What the exercise asks – Please copy the data below exactly, from its first line through the line holding "Engo voit plus loin en levant 5,1 M€", and skip the pictures.

Saved data entries –
╔══
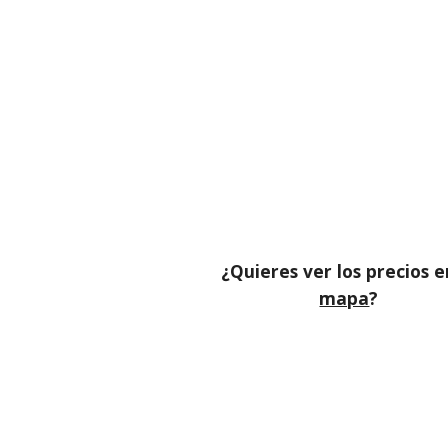
¿Quieres ver los precios e
mapa
?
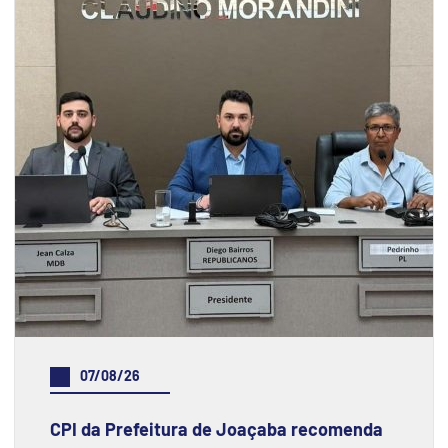
07/08/26
CPI da Prefeitura de Joaçaba recomenda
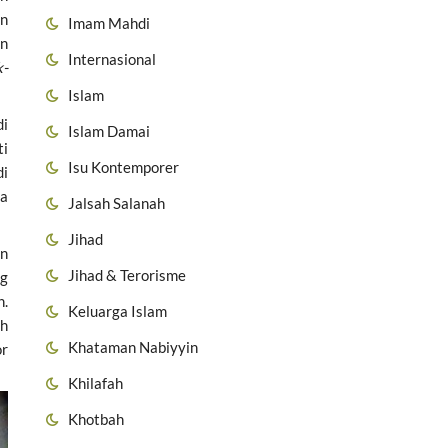
an
Imam Mahdi
n
Internasional
k-
Islam
di
Islam Damai
ti
Isu Kontemporer
di
ga
Jalsah Salanah
Jihad
an
Jihad & Terorisme
ng
n.
Keluarga Islam
uh
Khataman Nabiyyin
or
Khilafah
Khotbah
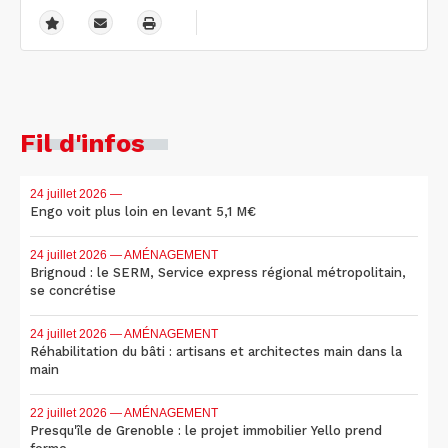
Fil d'infos
24 juillet 2026
—
Engo voit plus loin en levant 5,1 M€
24 juillet 2026
— AMÉNAGEMENT
Brignoud : le SERM, Service express régional métropolitain,
se concrétise
24 juillet 2026
— AMÉNAGEMENT
Réhabilitation du bâti : artisans et architectes main dans la
main
22 juillet 2026
— AMÉNAGEMENT
Presqu'île de Grenoble : le projet immobilier Yello prend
╚══
Your solution –
¿Quieres ver los precios e
mapa
?
07/08/26
CPI da Prefeitura de Joaçaba recomenda
an
Imam Mahdi
n
Internasional
k-
Islam
di
Islam Damai
ti
Isu Kontemporer
di
ga
Jalsah Salanah
Jihad
an
Jihad & Terorisme
ng
n.
Keluarga Islam
uh
Khataman Nabiyyin
or
Khilafah
Khotbah
Fil d'infos
24 juillet 2026
—
Engo voit plus loin en levant 5,1 M€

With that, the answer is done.